Yang kedua, saya sering sekali melihat tokoh wanita drama Korea yang dependen dengan tokoh pria. Sekalinya independen atau berdaya, pasti dia harus cantik, sukses, dan kaya. Lengkap, macam sudah paketan dari sananya. Walaupun ada beberapa contoh langka tapi tetap saja kebanyakan default-nya seperti itu. Nah, When The Camellia Blooms ini termasuk ke dalam contoh langka dan menarik. Walaupun Dongbaek cantik dan pintar (lebih ke streetmart daripada booksmart, and I love that so much), Dongbaek tidak kaya. Ia hanya pemilik bar di kota kecil yang harus membesarkan anaknya. Tidak hanya itu, Dongbaek harus sabar setiap hari menghadapi gunjingan tetangga, apalagi sejak Yong Shik sang putra desa yang dibesarkan oleh seluruh warga Ongsan terang-terangan menunjukkan rasa sukanya kepada Dongbaek. Menjadi orangtua tunggal sudah berat, ditambah menjadi objek kesinisan masyarakat. Tapi semakin jauh, karakter Dongbaek beneran ditempa menjadi sangat kuat. Saya tersenyum lebar sekali saat menonton karakter Dongbaek yang berkembang perlahan tapi pasti. Lebih kerennya lagi, tidak seperti kebanyakan drama korea yang cuma fokus pada perkembangan karakter beberapa tokoh utama, When The Camellia Blooms ibarat menempatkan Dongbaek sebagai sentral yang menyebarkan sinyal ke seluruh penjuru Ongsan. She grows, and the whole town grow with her too.

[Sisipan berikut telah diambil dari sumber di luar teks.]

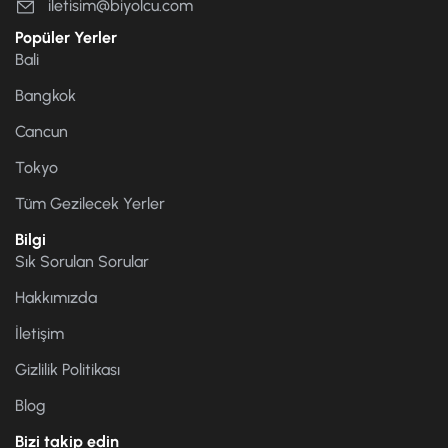
iletisim@biyolcu.com
Popüler Yerler
Bali
Bangkok
Cancun
Tokyo
Tüm Gezilecek Yerler
Bilgi
Sık Sorulan Sorular
Hakkımızda
İletişim
Gizlilik Politikası
Blog
Bizi takip edin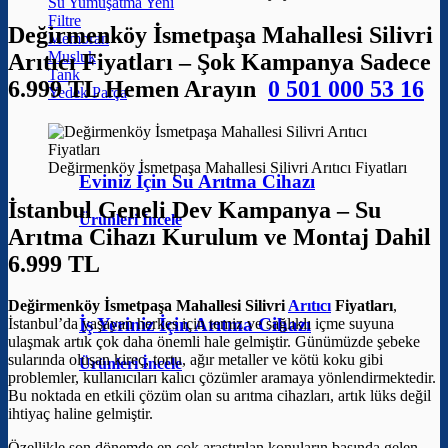
Su Yumuşatma
Filtre
Değirmenköy İsmetpaşa Mahallesi Silivri
Membran
Musluk
Arıtıcı Fiyatları – Şok Kampanya Sadece
Tank
6.999 TL Hemen Arayın
0 501 000 53 16
Yedek Parça
Değirmenköy İsmetpaşa Mahallesi Silivri Arıtıcı Fiyatları
Eviniz İçin Su Arıtma Cihazı
İstanbul Geneli Dev Kampanya – Su
Ürünleri İncele
Arıtma Cihazı Kurulum ve Montaj Dahil
6.999 TL
Değirmenköy İsmetpaşa Mahallesi Silivri
Arıtıcı
Fiyatları
,
İş Yeriniz İçin Arıtma Cihazı
İstanbul’da yaşayan herkes için temiz ve sağlıklı içme suyuna
ulaşmak artık çok daha önemli hale gelmiştir. Günümüzde şebeke
sularında oluşan kireç, tortu, ağır metaller ve kötü koku gibi
Ürünleri İncele
problemler, kullanıcıları kalıcı çözümler aramaya yönlendirmektedir.
Bu noktada en etkili çözüm olan su arıtma cihazları, artık lüks değil
ihtiyaç haline gelmiştir.
Özellikle son dönemde en çok araştırılan konuların başında gelen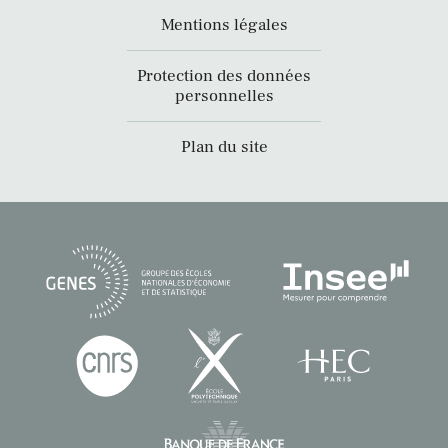
Mentions légales
Protection des données
personnelles
Plan du site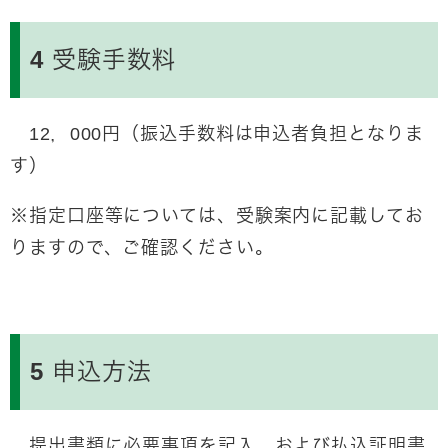
4 受験手数料
12，000円（振込手数料は申込者負担となりま
す）
※指定口座等については、受験案内に記載してお
りますので、ご確認ください。
5 申込方法
提出書類に必要事項を記入、および払込証明書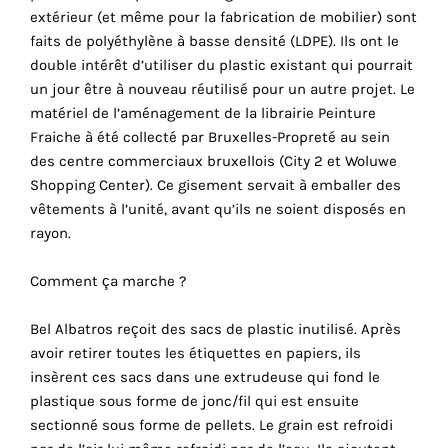
consentez
extérieur (et même pour la fabrication de mobilier) sont
à
faits de polyéthylène à basse densité (LDPE). Ils ont le
l'utilisation
double intérêt d’utiliser du plastic existant qui pourrait
de
un jour être à nouveau réutilisé pour un autre projet. Le
ces
matériel de l’aménagement de la librairie Peinture
cookies
r
Fraiche à été collecté par Bruxelles-Propreté au sein
techniques.
des centre commerciaux bruxellois (City 2 et Woluwe
Shopping Center). Ce gisement servait à emballer des
Cookies
vêtements à l’unité, avant qu’ils ne soient disposés en
analytiques
rayon.
Grâce
Comment ça marche ?
à
ces
Bel Albatros reçoit des sacs de plastic inutilisé. Après
cookies,
avoir retirer toutes les étiquettes en papiers, ils
nous
insèrent ces sacs dans une extrudeuse qui fond le
obtenons
plastique sous forme de jonc/fil qui est ensuite
un
sectionné sous forme de pellets. Le grain est refroidi
aperçu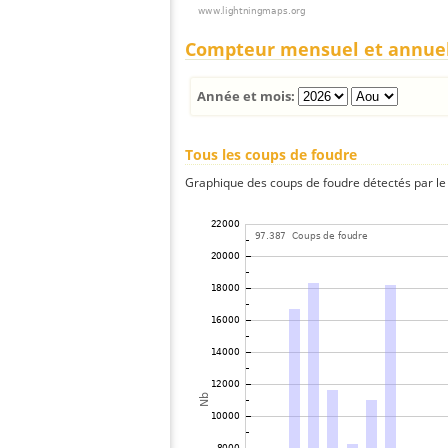
Compteur mensuel et annue
Année et mois:
Tous les coups de foudre
Graphique des coups de foudre détectés par le 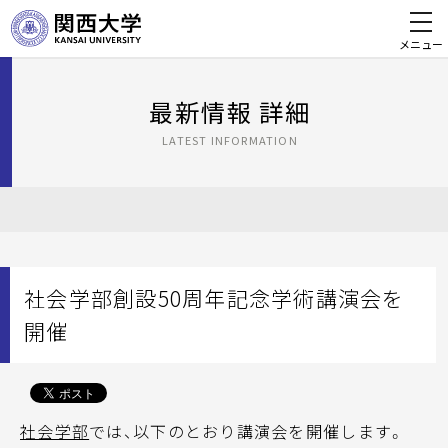
メニュー
最新情報 詳細
LATEST INFORMATION
社会学部創設50周年記念学術講演会を
開催
社会学部
では、以下のとおり講演会を開催します。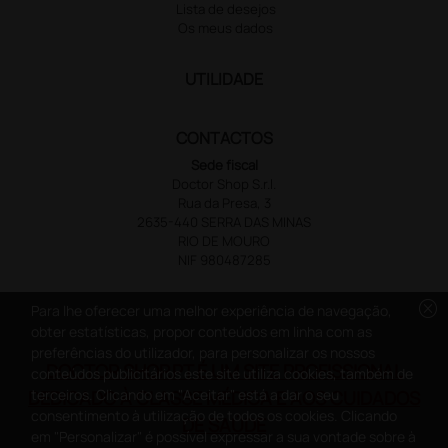
Lista de desejos
Os meus dados
UTILIDADE
CONTACTOS
Sede fiscal
Doctor Shop S.r.l.
Rua da Presa, 3
2635-440 SERRA DAS MINAS
RIO DE MOURO
NIF 980487285
cancel
Para lhe oferecer uma melhor experiência de navegação,
obter estatísticas, propor conteúdos em linha com as
preferências do utilizador, para personalizar os nossos
DOCTOR SHOP.PT É UM SITE PROFISSIONAL
conteúdos publicitários este site utiliza cookies, também de
terceiros. Clicando em "Aceitar" está a dar o seu
DEDICADO À CLASSE MÉDICA E AOS CUIDADOS
consentimento à utilização de todos os cookies. Clicando
DE SAÚDE
em "Personalizar" é possível expressar a sua vontade sobre à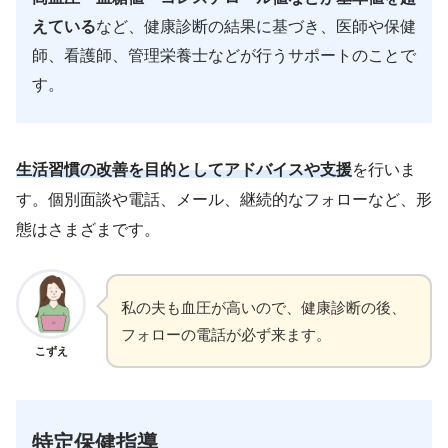
えている
など、健康診断の結果に基づき、医師や保健
師、看護師、管理栄養士などが行うサポートのことで
す。
生活習慣の改善を目的としてアドバイスや支援
を行いま
す。個別面談や電話、メール、継続的なフォローなど、形
態はさまざまです。
私の夫も血圧が高いので、健康診断の後、
フォローの電話が必ず来ます。
こずえ
特定保健指導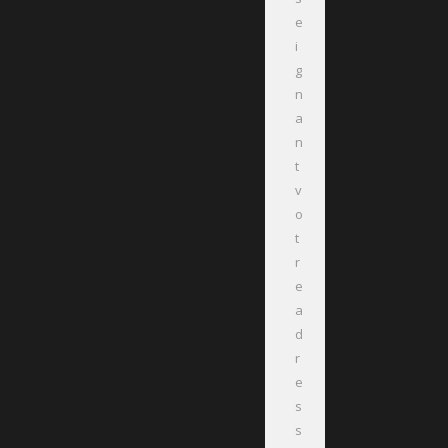
e
i
g
n
a
n
t
v
o
t
r
e
a
d
r
e
s
s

Singkat kata, drama korea ini memotret lingkup masyarakat di kota kecil yang walaupun tidak sempurna, namun tetap familiar dan hangat. Tidak perlu ada gedung pencakar langit atau ketukan high heels di lantai marmer. Di Ongsan, kue beras dan soju saja tampaknya sudah cukup membuat kita bahagia.